This paper utilizes version 1.3 of CrossDocked2020. If you want to download all of the raw training/testing data you can follow instructions here. For reproducing the model training here you will need to download the molcache2 files and put them in the models directory as defined below. Additionally, we utilized the dataset provided by Tosstorff et al. We refer to this as the Roche dataset, and have provided molcache2 files for it as well.
wget http://bits.csb.pitt.edu/files/crossdock2020/crossdock2020_1.3_lig.molcache2
wget http://bits.csb.pitt.edu/files/crossdock2020/crossdock2020_1.3_rec.molcache2
wget http://bits.csb.pitt.edu/files/imputation_paper/roche_set_crystal_lig.molcache2
wget http://bits.csb.pitt.edu/files/imputation_paper/roche_set_crystal_rec.molcache2
wget http://bits.csb.pitt.edu/files/imputation_paper/roche_set_docked_lig.molcache2
wget http://bits.csb.pitt.edu/files/imputation_paper/roche_set_docked_rec.molcache2
mv *.molcache2 models
Each round of training utilizes a types file format. All of these types files utilize the following format:
<label> <pK> <RMSD to crystal> <Receptor> <Ligand> # <Autodock Vina score>
The label is 1 if the RMSD to the crystal pose is <=2, and 0 otherwise. The pK is initially calculated by taking the negative log (base 10) of the Kd/Ki/IC50 given for that ligand in the PDBbind. Ligands with unknown affinity are labeled as 0. Notably, this pK labeling is only true for the initial types file, for the imputed files all the 0 values are replaced with the imputed number. We additionally label the pK column as negative if the label is 0. The receptor and ligand columns correspond to the filenames of the raw data file (and are utilized with our molcache files).

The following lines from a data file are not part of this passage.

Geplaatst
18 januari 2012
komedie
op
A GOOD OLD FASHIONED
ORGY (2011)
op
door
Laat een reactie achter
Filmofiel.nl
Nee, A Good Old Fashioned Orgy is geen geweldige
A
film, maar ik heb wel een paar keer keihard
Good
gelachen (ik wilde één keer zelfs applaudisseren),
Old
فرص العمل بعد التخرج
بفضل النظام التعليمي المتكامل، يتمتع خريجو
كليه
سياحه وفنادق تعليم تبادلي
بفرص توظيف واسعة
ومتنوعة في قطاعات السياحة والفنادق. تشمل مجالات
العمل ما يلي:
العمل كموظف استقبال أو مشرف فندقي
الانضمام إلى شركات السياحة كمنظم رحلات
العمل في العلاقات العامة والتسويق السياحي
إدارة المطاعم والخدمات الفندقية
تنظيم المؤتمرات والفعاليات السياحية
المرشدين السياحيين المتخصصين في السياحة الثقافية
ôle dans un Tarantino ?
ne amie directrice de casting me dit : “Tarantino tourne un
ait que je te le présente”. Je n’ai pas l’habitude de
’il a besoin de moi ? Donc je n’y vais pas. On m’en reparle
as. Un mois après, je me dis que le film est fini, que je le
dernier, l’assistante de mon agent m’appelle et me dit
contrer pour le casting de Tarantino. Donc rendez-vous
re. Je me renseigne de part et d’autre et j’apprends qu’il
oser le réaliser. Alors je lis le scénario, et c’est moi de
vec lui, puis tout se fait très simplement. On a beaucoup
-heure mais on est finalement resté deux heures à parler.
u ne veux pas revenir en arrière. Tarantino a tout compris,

The types files need to be downloaded and extracted:
wget http://bits.csb.pitt.edu/files/imputation_paper/typesfiles.tar.gz
tar -xzf typesfiles.tar.gz
This will create a types subdirectory containing each of the types files utilized by our training and evaluation scripts. There are 288 types files, used across our experiments. They are organized as follows:
it2_tt_v1.3_0_t* -- Initial types files for CrossDocked2020 utilized for the first round of training to get an initial model.
it2_cd_retrain_DEF2018_* -- Types files for experiment 1 in the paper. These are imputed files utilizing the results of the 5 models trained with the above types files.

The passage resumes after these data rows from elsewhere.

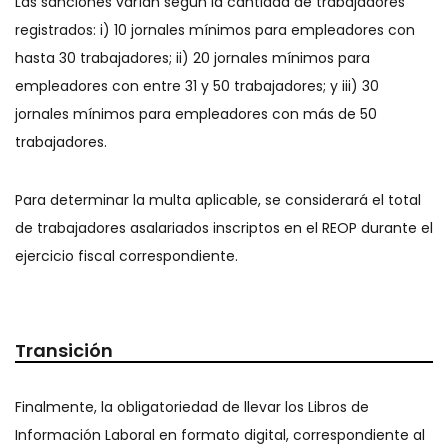
Las sanciones varían según la cantidad de trabajadores
registrados: i) 10 jornales mínimos para empleadores con
hasta 30 trabajadores; ii) 20 jornales mínimos para
empleadores con entre 31 y 50 trabajadores; y iii) 30
jornales mínimos para empleadores con más de 50
trabajadores.
Para determinar la multa aplicable, se considerará el total
de trabajadores asalariados inscriptos en el REOP durante el
ejercicio fiscal correspondiente.
Transición
Finalmente, la obligatoriedad de llevar los Libros de
Información Laboral en formato digital, correspondiente al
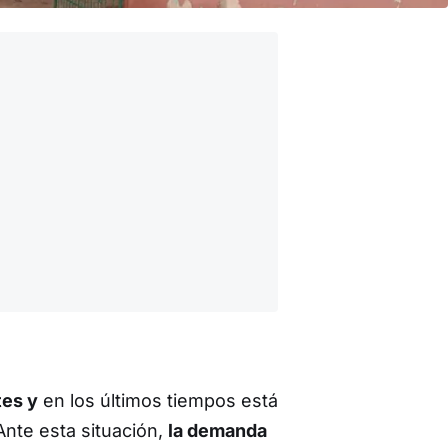
tes y
en los últimos tiempos está
 Ante esta situación,
la demanda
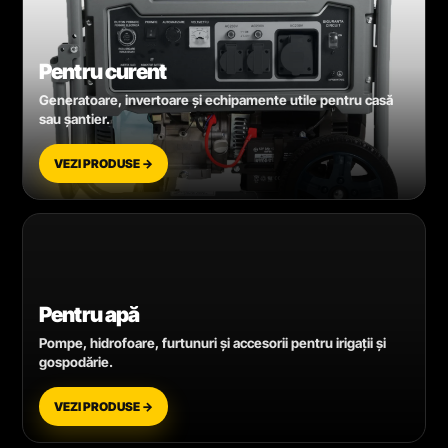
Pentru curent
Generatoare, invertoare și echipamente utile pentru casă
sau șantier.
VEZI PRODUSE →
Pentru apă
Pompe, hidrofoare, furtunuri și accesorii pentru irigații și
gospodărie.
VEZI PRODUSE →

it2_cd_imputation_DEF2018_* -- Series of 5 rounds of imputed types files from Experiment 1.
it2_cd_imputation_DEF2018_mean* -- Series of 6 rounds of imputed types files from Experiment 2 (where we took the ensemble mean per pose).

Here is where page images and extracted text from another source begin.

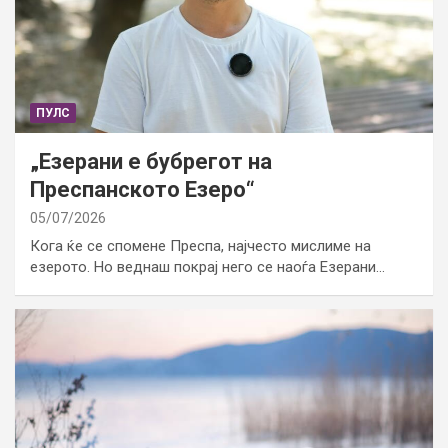
ПУЛС
„Езерани е бубрегот на
Преспанското Езеро“
05/07/2026
Кога ќе се спомене Преспа, најчесто мислиме на
езерото. Но веднаш покрај него се наоѓа Езерани…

it2_cd_imputation_1<max, median, min>_* -- The types files used for Experiments 3,5,7. The imputation is selecting a singular value for all pocket-ligand poses
it2_cd_imputation_goodonly_1<max,median,min>_* -- Types files for Experiemnts 4,6,8. Same as above, but only using the pool of <2 rmsd poses for all pocket-ligand pairs.
it2_cd_imputaition_<20,40,60,80>pa_goodonly* -- Types files for gradually adding more imputed values in increments of 20%.
roche_set_crystal.types -- Types files for the Roche dataset.
We provide a processed version of the Roche dataset, which includes the original data, our gninatypes files used for libmolgrid, and the processed receptor (where we removed the water present), and the gnina docked poses and corresponding gninatypes files. You can download and extract all of these files:
wget http://bits.csb.pitt.edu/files/imputation_paper/roche_dataset.tar.gz
tar -xzf roche_dataset.tar.gz
Each of the commands we utilized to train our models are available at results/training_commands.txt. Notably, this is a compliation of all of the jobs we ran, but there are several sections that need to be run in stages. The evaluation commands are available at results/evaluation_commands.txt.
The way to tell which commands to run is to run the training_commands lines that share an output directory, then run the corresponding evaluations that utilize the same output directory. The training and evaluation require a working version of gnina and the train.py script and evaluate_cross.py script available here.
The prediction files resulting from the training and evaluations are massive. We provide our files to compare with what you can generate.
mkdir paper_predictions
cd paper_predictions
wget http://bits.csb.pitt.edu/files/imputation_paper/trainingset_predictions.tar.gz
tar -xzf trainingset_predictions.tar.gz
We also provide all of our test set predictions.
These were utilized to calculate coefficient of determinations.
These test set predictions were utilized with the results/calc_r2_scores.ipynb file to calculate the coefficients of determination for each model trained.
These coefficients of determination are the *.r2.results
files in each directory of results
cd results
wget http://bits.csb.pitt.edu/files/imputation_paper/testset_predictions.tar.gz
tar -xzf testset_predictions.tar.gz
The provided generate_figures.ipynb is the notebook used to generate the information present for all of the tables and figures in the publication.